[Exercise instructions]
The listing below holds a line with "here's what drove" and a line with "Conducted numerous internal". Reproduce those two lines exactly, plus everything between them.

[Data to use]
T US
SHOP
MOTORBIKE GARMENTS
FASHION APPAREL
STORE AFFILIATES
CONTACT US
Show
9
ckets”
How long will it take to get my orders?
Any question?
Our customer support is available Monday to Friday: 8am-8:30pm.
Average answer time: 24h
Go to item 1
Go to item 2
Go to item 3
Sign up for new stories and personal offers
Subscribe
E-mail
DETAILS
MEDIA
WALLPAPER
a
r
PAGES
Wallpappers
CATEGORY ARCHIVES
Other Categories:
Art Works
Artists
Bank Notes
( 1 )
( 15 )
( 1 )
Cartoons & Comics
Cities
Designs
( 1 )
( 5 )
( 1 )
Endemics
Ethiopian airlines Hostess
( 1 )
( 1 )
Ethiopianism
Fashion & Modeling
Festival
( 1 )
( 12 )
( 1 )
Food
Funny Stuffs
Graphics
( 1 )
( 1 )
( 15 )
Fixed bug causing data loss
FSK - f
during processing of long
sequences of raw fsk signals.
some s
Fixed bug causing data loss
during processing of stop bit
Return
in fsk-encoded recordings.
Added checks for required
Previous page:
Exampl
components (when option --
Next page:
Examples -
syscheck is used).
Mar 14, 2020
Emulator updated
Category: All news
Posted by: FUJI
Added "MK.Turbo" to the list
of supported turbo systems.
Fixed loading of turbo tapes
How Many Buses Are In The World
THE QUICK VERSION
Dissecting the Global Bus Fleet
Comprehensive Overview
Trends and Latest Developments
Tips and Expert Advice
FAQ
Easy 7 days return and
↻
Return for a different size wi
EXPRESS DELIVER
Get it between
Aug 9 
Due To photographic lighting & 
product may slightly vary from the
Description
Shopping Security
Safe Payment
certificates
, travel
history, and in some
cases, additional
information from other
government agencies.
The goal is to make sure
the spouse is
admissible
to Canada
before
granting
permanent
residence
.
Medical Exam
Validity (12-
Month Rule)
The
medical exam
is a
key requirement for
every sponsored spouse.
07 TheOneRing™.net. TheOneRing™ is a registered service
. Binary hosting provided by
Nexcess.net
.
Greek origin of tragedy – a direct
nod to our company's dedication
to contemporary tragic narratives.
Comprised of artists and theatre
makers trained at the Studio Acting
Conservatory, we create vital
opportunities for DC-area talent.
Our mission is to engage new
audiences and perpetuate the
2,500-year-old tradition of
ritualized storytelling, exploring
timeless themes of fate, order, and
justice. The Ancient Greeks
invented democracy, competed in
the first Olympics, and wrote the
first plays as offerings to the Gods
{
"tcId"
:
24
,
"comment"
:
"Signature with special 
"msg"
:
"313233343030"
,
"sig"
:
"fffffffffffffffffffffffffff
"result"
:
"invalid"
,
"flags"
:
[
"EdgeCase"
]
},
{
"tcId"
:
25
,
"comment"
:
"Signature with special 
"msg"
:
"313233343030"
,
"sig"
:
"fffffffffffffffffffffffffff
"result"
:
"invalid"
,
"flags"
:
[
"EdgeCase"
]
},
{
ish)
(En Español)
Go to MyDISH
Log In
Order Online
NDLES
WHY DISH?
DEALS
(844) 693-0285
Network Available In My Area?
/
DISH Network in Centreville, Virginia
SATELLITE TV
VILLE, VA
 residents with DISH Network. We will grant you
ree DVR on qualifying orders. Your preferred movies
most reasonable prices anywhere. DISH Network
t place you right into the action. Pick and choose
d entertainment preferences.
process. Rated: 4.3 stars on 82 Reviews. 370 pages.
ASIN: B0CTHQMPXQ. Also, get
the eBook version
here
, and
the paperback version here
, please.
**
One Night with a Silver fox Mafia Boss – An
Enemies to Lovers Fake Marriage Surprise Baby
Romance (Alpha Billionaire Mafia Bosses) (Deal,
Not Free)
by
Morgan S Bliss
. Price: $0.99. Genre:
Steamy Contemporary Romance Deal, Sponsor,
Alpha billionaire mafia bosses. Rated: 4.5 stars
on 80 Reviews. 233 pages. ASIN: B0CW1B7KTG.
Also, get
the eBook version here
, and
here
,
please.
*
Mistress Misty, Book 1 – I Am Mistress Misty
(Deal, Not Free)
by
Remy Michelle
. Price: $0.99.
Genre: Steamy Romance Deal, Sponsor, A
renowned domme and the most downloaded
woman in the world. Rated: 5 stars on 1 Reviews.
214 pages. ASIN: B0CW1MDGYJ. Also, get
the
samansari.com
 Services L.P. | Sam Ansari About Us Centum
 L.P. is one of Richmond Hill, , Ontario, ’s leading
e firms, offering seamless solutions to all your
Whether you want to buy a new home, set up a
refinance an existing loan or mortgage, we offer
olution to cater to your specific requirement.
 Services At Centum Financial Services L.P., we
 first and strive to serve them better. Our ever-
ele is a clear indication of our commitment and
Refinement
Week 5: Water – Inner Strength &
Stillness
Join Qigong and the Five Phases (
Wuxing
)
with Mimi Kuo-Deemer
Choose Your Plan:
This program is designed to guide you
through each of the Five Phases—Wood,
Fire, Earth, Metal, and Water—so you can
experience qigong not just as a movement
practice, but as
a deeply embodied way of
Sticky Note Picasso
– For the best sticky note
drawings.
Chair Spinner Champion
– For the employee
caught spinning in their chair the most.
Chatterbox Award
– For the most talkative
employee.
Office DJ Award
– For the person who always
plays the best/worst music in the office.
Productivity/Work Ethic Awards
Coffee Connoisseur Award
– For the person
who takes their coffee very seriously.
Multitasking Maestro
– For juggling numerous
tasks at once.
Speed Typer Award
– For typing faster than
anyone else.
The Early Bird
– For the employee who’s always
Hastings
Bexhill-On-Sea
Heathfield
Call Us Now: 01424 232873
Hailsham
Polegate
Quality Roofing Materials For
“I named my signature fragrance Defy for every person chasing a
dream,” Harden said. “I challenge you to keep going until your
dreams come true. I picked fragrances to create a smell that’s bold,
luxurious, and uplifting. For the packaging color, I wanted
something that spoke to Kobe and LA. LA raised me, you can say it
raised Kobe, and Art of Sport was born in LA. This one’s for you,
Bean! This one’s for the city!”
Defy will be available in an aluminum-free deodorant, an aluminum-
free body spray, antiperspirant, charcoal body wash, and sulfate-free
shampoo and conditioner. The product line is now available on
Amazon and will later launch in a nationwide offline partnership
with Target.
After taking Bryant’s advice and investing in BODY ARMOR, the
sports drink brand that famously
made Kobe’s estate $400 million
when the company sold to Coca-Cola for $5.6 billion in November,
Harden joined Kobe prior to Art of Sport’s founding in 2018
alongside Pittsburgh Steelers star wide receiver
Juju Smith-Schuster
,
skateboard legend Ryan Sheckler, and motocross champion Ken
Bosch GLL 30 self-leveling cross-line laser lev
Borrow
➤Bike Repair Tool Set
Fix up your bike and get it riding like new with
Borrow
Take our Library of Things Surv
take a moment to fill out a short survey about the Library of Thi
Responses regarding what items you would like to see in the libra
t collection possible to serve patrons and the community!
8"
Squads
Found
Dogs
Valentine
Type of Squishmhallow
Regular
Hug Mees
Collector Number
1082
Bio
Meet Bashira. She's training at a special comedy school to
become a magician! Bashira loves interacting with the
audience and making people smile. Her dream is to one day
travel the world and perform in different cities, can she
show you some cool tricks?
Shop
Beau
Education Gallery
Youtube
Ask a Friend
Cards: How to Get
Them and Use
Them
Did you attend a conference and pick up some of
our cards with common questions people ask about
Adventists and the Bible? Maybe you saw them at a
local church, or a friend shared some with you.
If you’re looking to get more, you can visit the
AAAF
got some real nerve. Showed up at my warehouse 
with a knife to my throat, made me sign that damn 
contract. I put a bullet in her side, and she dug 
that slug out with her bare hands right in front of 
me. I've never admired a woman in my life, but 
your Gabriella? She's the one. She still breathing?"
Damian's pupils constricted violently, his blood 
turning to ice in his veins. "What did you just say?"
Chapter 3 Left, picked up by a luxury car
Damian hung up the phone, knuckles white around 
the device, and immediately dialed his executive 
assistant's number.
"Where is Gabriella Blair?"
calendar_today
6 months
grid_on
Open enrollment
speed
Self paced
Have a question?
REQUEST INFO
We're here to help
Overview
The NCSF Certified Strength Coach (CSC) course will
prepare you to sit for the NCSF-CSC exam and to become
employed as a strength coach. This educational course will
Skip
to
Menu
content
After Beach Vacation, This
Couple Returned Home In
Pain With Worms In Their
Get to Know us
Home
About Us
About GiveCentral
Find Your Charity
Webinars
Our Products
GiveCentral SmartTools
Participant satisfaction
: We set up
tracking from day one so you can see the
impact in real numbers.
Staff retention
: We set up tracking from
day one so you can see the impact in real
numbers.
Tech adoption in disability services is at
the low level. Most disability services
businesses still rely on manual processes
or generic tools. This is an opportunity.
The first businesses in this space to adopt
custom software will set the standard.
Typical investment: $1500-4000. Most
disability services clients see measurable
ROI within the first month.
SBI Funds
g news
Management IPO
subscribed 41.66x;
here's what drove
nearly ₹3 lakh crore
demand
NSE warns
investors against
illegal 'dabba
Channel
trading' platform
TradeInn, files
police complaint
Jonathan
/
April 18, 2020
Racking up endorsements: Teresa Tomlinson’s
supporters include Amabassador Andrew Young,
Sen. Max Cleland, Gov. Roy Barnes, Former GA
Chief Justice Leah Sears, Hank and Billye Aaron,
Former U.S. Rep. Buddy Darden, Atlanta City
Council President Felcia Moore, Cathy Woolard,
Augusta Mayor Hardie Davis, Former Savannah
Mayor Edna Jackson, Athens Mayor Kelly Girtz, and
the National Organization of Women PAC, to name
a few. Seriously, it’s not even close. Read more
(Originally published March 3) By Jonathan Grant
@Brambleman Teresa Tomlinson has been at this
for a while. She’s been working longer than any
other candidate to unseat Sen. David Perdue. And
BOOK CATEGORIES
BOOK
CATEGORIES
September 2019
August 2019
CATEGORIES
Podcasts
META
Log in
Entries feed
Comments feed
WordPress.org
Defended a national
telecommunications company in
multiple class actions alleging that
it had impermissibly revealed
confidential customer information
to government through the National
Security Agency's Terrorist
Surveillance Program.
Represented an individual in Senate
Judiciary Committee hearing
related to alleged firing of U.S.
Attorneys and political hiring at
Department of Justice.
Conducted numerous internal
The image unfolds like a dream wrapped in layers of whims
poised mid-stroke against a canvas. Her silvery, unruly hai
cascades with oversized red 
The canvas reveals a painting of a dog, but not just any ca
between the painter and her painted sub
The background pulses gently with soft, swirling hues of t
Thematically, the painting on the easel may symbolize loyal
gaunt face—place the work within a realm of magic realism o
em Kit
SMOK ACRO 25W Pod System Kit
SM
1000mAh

[Solution to the exercise]
here's what drove
nearly ₹3 lakh crore
demand
NSE warns
investors against
illegal 'dabba
Channel
trading' platform
TradeInn, files
police complaint
Jonathan
/
April 18, 2020
Racking up endorsements: Teresa Tomlinson’s
supporters include Amabassador Andrew Young,
Sen. Max Cleland, Gov. Roy Barnes, Former GA
Chief Justice Leah Sears, Hank and Billye Aaron,
Former U.S. Rep. Buddy Darden, Atlanta City
Council President Felcia Moore, Cathy Woolard,
Augusta Mayor Hardie Davis, Former Savannah
Mayor Edna Jackson, Athens Mayor Kelly Girtz, and
the National Organization of Women PAC, to name
a few. Seriously, it’s not even close. Read more
(Originally published March 3) By Jonathan Grant
@Brambleman Teresa Tomlinson has been at this
for a while. She’s been working longer than any
other candidate to unseat Sen. David Perdue. And
BOOK CATEGORIES
BOOK
CATEGORIES
September 2019
August 2019
CATEGORIES
Podcasts
META
Log in
Entries feed
Comments feed
WordPress.org
Defended a national
telecommunications company in
multiple class actions alleging that
it had impermissibly revealed
confidential customer information
to government through the National
Security Agency's Terrorist
Surveillance Program.
Represented an individual in Senate
Judiciary Committee hearing
related to alleged firing of U.S.
Attorneys and political hiring at
Department of Justice.
Conducted numerous internal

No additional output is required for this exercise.